Il est probable que Madeleine craignit de lâcher la proie pour l'ombre, car je ne trouve pas trace de son établissement. Elle a dû mourir vers 1825. En consultant les vaudevilles du temps et les petits journaux, on retrouve souvent des allusions à la Belle Madeleine. Son portrait est assez commun ; le Cabinet des estampes en possède plusieurs, et, vers 181o, époque de sa plus grande vogue, presque tous les peintres en miniature du palais du Tribunat l'avaient représentée dans ces cadres d'échantillons qui leur servaient d'enseigne.
L'histoire se fait vite légende, et j'ai souvent entendu citer Madeleine comme un type gracieux. La Belle Madeleine n'était, je le répète, rien moins que jolie ; le portrait que j'ai eu sous les yeux, malgré les efforts d'un miniaturiste voué par état aux roses et aux lis, était celui d'une paysanne déjà vieille, à la peau hâlée et tannée. Ce portrait se voyait encore sous la Restauration dans les cadres des peintres qui habitaient les galeries du Palais-Royal. La Belle Madeleine n'a conservé son joli nom qu'à cause de sa chanson, qui lui a survécu ; elle figure dans quelques-unes de ces pièces de théâtre où on passait en revue les personnages à la mode.
Madeleine n'est pas un type bien caractérisé, quoique nos pères en aient conservé fidèlement le souvenir ; mais sous la Restauration, les types de la rue sont rares, et comme tel elle méritait la place que je lui donne ici.

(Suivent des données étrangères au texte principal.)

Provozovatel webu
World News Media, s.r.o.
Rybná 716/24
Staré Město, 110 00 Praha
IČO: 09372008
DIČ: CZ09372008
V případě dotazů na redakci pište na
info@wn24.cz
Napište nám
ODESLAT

Gouriet enregistre le nom de la Belle Madeleine, mais il ne lui consacre que quelques lignes, qui ne nous apprennent sur elle rien de bien caractéristique ; les nouveaux détails que je donne ici sont empruntés à Dumersan et aux vaudevillistes du temps ; le portrait est tiré du volume du Cabinet des estampes, Maniaques et Visionnaires, qui m'a été d'un grand secours pour la partie historique de ces études frivoles.
FANCHON LA VIELLEUSE
(D'après Les célébrités de la rue, paru en 1868)

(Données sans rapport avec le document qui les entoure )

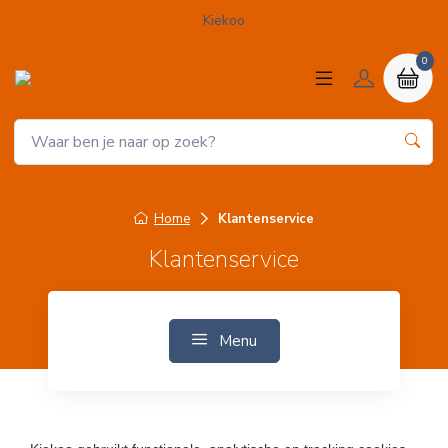
Kiekoo
0
Home
Klantenservice
Klantenservice
Menu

Fanchon a traversé les âges, elle est devenue légendaire et a prêté son nom à toutes les jolies filles qui, lui empruntant encore et sa vielle et son mouchoir coquet, ont animé les promenades de Paris sous le Régent, sous la première République, sous le Directoire, l'Empire et la Restauration.
Fanchon est morte ! Vive Fanchon ! Elle est le rire et la gaieté d'une génération ; nos pères se sont habitués à ses folles chansons et à l'aigre mélodie de sa vielle ; et lorsqu'elle va où va toute chose, vite on invente une autre vielleuse, moins accorte peut-être, moins bonne fille à coup sûr, débitant avec moins de malice le couplet grivois, et portant avec moins d'élégance la basquine ornée d'une dentelle en surjet, mais qui, tant bien que mal, remplace celle qui n'est plus, comme Isabelle, la bouquetière, tient aujourd'hui l'éventaire de la Margot du dix-huitième siècle.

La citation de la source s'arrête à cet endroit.